--- ABOUT THIS TASK ---
Report the tally of lines featuring the word "Цінники" in the entries below, without anything else.

--- RECORDS SUPPLIED ---
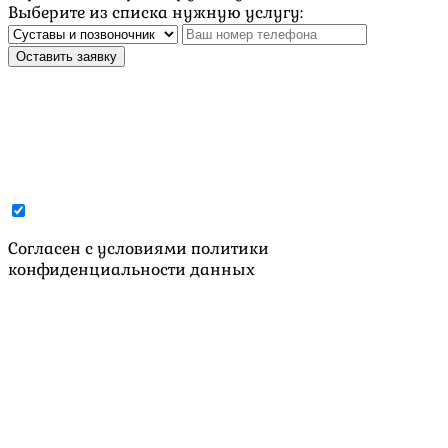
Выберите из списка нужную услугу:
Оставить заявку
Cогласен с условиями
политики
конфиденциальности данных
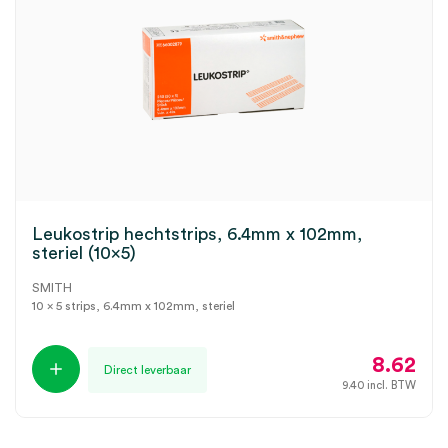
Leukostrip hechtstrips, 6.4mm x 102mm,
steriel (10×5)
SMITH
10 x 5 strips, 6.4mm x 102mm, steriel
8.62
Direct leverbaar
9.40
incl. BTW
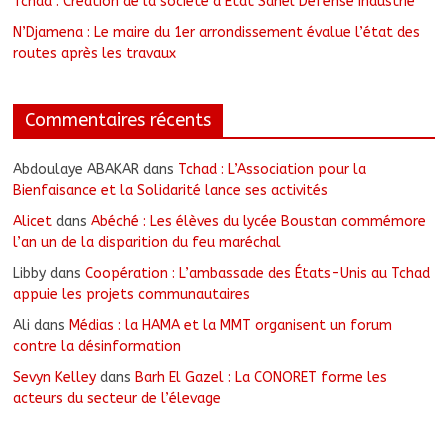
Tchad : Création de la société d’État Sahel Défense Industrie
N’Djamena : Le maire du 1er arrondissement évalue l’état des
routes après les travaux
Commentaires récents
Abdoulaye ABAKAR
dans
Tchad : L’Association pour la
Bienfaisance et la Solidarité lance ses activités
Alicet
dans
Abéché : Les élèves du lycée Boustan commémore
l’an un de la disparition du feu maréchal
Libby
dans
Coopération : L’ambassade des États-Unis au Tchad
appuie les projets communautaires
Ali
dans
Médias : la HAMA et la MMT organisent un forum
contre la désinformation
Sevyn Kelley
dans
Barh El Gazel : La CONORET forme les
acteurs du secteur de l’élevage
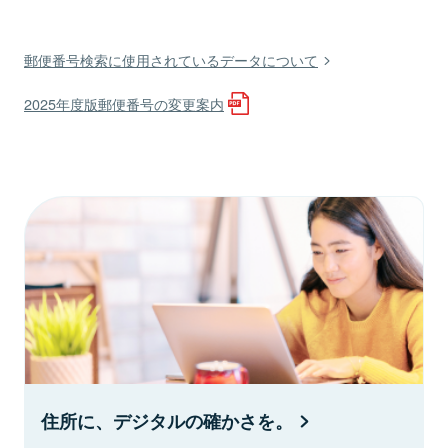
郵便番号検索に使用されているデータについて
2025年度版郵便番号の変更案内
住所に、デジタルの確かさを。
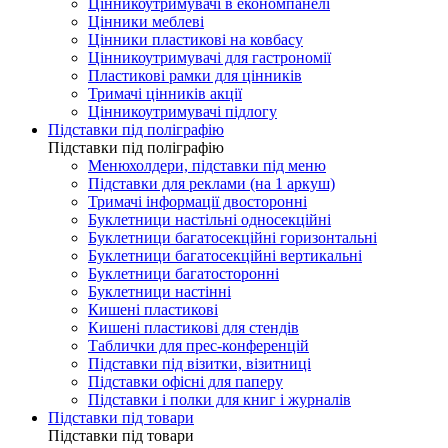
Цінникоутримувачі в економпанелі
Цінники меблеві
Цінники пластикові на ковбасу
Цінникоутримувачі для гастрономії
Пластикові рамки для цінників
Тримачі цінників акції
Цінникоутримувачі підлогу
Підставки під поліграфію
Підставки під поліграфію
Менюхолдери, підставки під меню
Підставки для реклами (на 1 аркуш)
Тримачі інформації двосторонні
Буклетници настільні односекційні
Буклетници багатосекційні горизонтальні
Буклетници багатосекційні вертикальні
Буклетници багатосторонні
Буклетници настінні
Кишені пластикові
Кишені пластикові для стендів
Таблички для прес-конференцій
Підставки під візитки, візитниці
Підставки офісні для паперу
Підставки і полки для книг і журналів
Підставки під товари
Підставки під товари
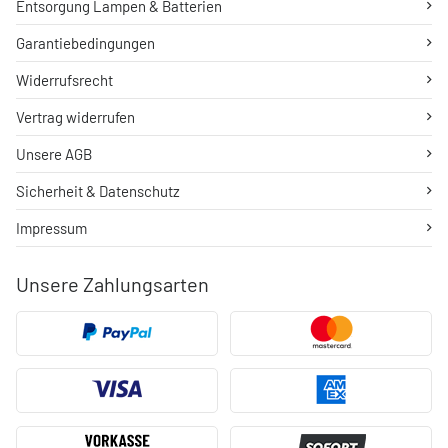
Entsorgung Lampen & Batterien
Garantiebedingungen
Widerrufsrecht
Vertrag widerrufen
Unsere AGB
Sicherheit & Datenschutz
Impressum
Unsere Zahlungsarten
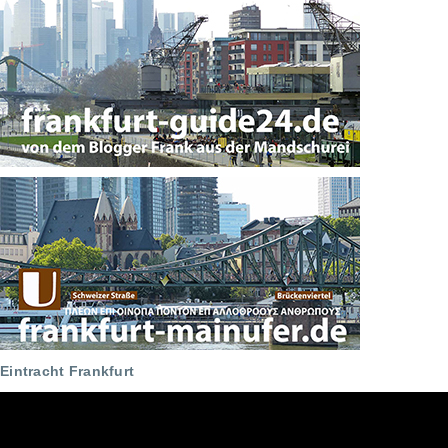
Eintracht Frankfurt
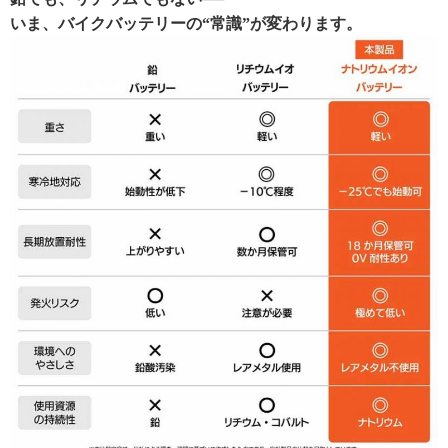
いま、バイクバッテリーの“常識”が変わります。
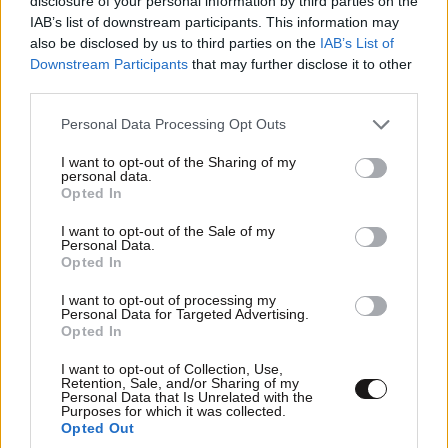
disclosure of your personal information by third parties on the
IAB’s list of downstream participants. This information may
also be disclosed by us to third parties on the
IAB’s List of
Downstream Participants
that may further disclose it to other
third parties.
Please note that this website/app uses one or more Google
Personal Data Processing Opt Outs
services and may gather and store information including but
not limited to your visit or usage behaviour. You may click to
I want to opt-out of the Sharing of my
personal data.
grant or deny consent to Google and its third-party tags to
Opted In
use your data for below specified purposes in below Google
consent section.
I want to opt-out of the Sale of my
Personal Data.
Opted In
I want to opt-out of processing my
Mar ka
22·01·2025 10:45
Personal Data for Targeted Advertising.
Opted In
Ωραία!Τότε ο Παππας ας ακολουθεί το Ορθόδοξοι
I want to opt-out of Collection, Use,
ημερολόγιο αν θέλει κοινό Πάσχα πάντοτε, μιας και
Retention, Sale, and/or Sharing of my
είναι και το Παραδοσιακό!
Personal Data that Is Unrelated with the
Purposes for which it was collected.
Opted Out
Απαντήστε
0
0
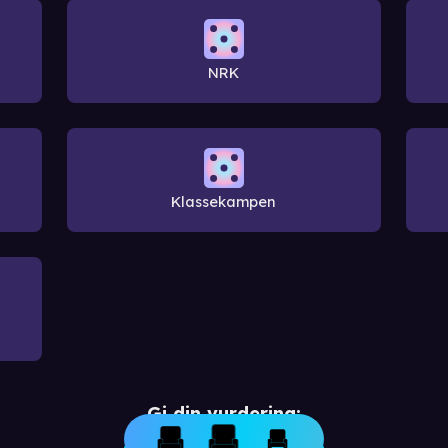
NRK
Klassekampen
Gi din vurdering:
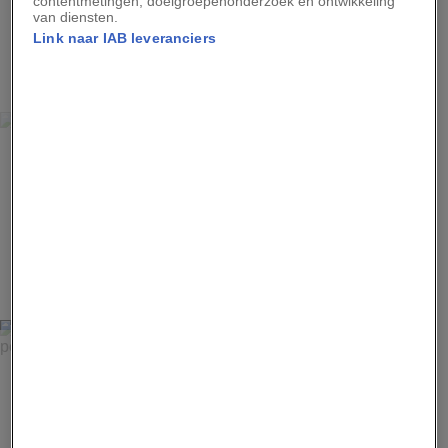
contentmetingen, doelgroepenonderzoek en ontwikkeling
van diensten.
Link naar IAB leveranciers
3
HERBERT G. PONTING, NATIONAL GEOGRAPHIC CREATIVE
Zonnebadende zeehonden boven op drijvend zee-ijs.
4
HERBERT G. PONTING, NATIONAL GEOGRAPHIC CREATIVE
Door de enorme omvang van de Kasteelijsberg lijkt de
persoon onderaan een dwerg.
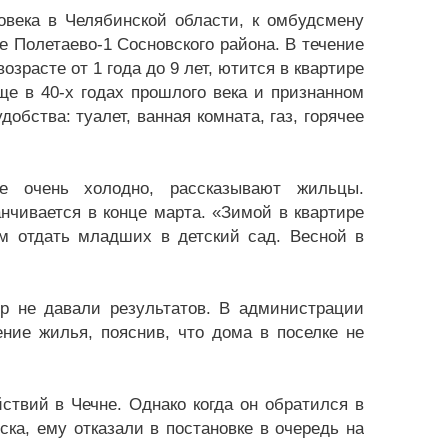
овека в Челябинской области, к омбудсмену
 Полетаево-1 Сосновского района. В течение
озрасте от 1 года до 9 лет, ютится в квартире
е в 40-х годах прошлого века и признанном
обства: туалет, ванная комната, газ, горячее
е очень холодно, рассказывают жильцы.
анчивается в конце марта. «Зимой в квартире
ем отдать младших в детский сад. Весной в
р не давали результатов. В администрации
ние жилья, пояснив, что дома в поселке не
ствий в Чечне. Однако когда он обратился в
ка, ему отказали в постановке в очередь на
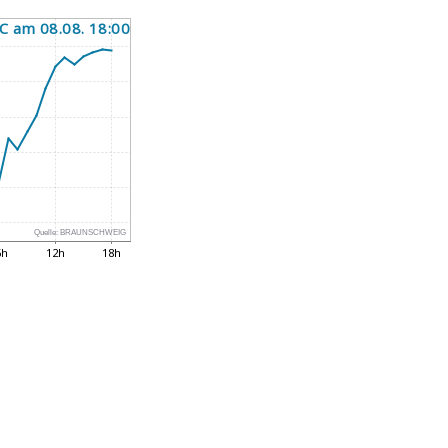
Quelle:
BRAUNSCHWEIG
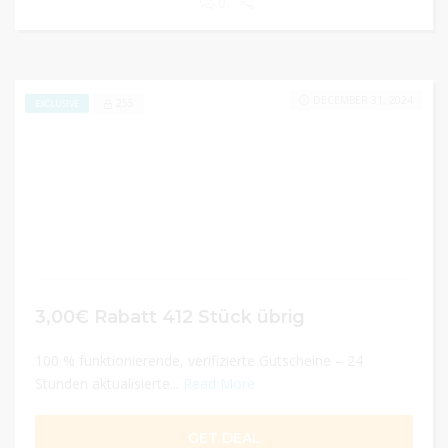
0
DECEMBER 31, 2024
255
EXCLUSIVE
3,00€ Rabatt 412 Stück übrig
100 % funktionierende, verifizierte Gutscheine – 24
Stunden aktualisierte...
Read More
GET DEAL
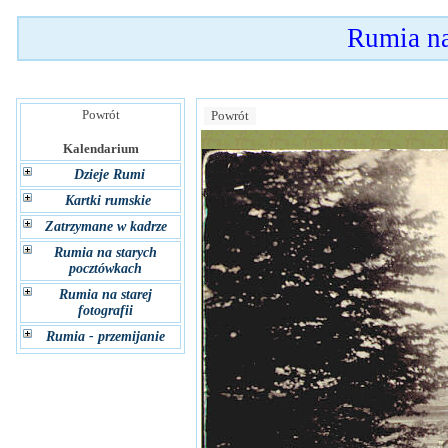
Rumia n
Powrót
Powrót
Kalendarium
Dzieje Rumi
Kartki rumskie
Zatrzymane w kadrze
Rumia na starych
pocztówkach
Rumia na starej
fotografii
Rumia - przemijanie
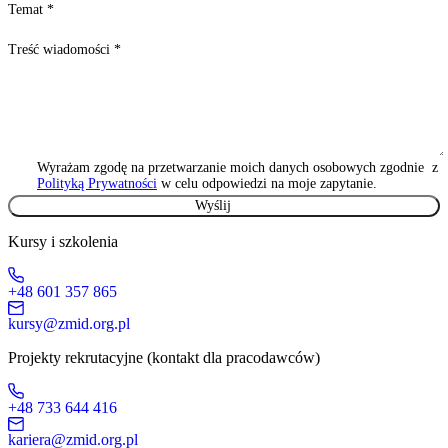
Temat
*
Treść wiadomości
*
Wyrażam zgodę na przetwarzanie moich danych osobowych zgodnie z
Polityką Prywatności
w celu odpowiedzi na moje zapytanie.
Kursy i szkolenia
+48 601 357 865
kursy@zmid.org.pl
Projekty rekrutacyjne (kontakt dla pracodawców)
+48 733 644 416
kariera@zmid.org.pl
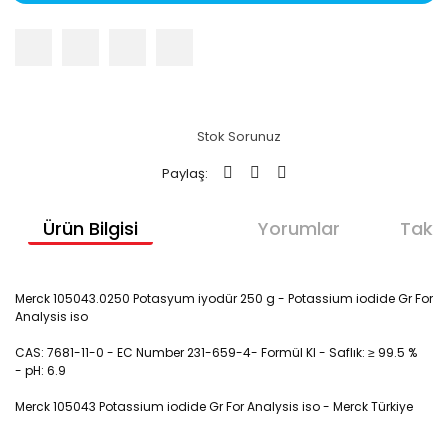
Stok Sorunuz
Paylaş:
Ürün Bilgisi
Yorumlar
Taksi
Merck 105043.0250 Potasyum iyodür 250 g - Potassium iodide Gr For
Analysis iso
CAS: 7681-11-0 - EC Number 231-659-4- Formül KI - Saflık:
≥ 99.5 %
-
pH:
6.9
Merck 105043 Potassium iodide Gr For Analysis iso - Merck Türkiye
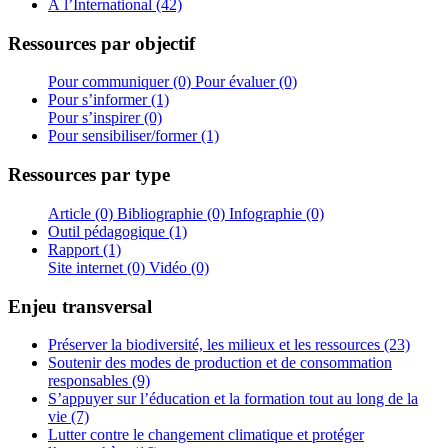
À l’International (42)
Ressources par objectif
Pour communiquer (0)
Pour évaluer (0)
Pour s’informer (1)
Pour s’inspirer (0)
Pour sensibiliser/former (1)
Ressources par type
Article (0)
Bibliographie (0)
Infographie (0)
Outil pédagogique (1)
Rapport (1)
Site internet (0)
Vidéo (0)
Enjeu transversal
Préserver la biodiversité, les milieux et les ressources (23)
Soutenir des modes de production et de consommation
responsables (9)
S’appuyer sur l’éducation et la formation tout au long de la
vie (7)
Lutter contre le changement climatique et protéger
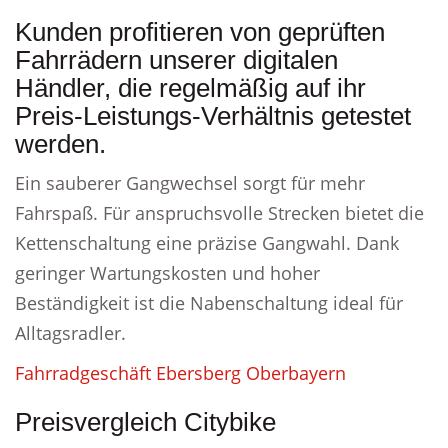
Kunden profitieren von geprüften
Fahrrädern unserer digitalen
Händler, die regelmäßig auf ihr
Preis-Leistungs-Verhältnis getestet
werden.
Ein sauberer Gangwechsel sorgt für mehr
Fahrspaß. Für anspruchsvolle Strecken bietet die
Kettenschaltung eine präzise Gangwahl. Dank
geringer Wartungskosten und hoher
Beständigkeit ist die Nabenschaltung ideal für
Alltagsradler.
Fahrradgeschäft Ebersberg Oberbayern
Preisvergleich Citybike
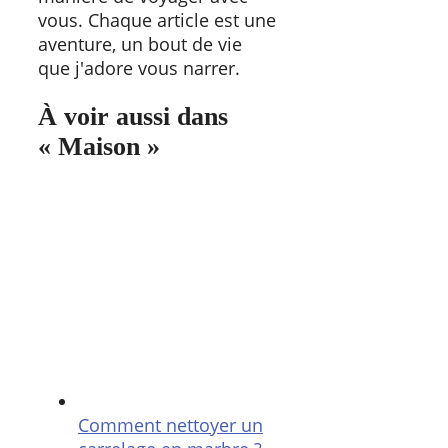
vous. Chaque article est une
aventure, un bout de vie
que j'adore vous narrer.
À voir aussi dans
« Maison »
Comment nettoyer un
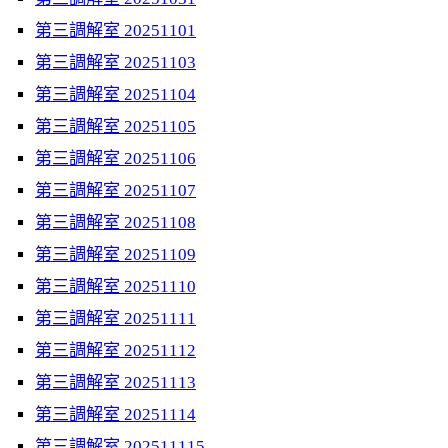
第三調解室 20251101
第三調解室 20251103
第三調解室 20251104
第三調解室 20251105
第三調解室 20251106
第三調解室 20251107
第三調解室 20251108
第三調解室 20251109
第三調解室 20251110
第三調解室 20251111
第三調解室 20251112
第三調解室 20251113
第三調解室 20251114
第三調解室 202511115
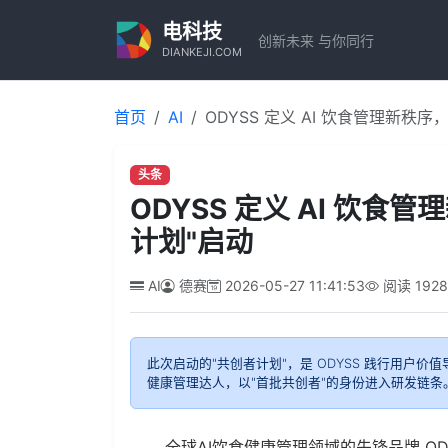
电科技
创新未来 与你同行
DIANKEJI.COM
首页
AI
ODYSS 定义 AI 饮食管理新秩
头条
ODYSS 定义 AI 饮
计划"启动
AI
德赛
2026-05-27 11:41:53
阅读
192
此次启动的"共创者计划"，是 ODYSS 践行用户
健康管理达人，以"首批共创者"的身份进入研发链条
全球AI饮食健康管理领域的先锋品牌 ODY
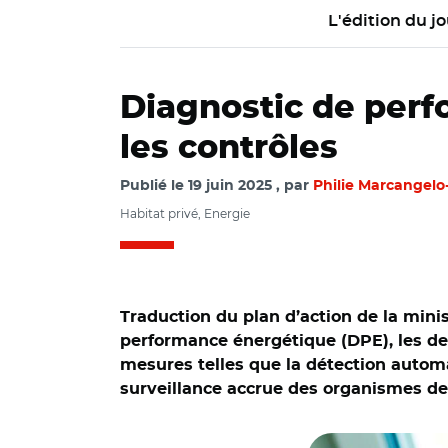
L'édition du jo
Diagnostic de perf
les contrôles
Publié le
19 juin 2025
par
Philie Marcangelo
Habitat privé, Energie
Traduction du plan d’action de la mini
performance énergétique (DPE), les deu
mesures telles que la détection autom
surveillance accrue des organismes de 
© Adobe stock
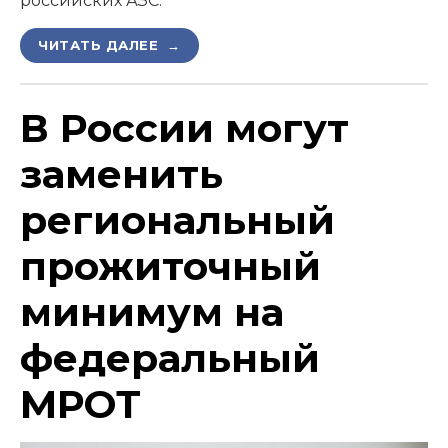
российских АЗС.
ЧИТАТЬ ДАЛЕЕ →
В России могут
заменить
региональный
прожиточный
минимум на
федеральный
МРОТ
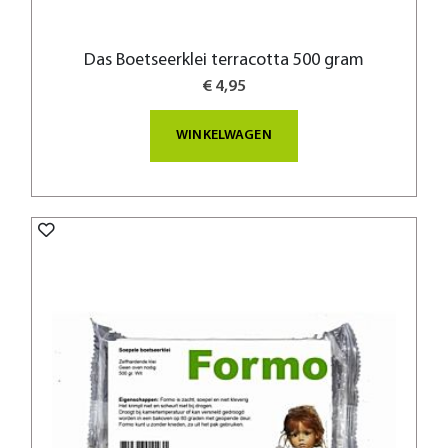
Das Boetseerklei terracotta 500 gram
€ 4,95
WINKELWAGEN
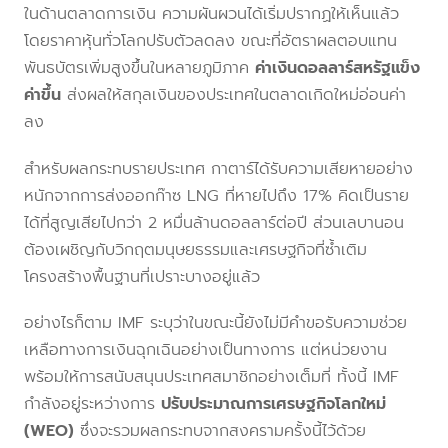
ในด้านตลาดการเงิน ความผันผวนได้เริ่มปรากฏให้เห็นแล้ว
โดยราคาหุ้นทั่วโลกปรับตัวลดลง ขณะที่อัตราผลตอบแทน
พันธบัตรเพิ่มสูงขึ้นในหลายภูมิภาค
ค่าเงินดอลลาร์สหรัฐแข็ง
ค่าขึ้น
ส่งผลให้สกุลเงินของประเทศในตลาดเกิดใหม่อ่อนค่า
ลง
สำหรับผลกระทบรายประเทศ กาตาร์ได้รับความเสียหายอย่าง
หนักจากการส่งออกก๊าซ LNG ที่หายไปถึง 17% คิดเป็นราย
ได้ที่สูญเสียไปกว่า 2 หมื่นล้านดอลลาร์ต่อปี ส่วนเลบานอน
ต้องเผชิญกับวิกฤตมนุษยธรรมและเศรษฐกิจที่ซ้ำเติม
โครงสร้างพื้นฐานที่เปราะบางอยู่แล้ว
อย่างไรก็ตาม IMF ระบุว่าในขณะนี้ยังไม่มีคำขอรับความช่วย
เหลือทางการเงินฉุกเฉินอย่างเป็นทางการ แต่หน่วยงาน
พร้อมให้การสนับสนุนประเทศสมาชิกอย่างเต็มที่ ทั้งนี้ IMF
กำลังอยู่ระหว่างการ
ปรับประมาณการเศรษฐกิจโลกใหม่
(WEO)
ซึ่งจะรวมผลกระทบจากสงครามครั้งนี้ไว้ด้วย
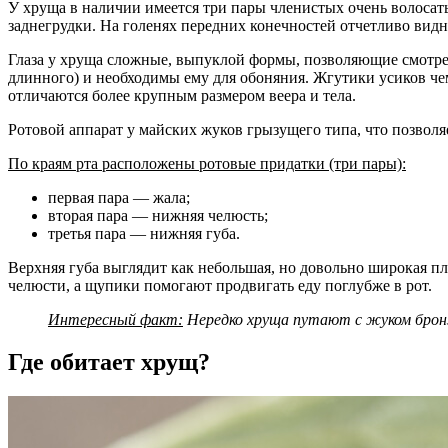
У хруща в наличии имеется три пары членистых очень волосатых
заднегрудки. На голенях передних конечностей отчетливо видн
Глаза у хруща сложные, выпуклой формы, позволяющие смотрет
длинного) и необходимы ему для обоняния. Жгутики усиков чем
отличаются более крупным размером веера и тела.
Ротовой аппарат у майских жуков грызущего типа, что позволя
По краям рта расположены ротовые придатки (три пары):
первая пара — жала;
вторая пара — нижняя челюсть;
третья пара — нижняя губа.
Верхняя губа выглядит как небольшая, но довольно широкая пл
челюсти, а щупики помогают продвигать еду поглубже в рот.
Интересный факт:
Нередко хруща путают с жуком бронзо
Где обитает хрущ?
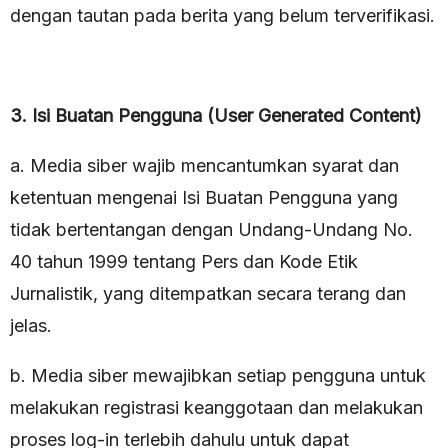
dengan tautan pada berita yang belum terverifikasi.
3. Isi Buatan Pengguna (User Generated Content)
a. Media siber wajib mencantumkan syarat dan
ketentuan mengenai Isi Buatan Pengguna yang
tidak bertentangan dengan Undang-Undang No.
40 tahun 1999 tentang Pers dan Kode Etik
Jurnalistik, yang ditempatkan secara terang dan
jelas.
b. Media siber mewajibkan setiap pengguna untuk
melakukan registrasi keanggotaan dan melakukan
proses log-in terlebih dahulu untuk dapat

--- YOUR SOLUTION ---
2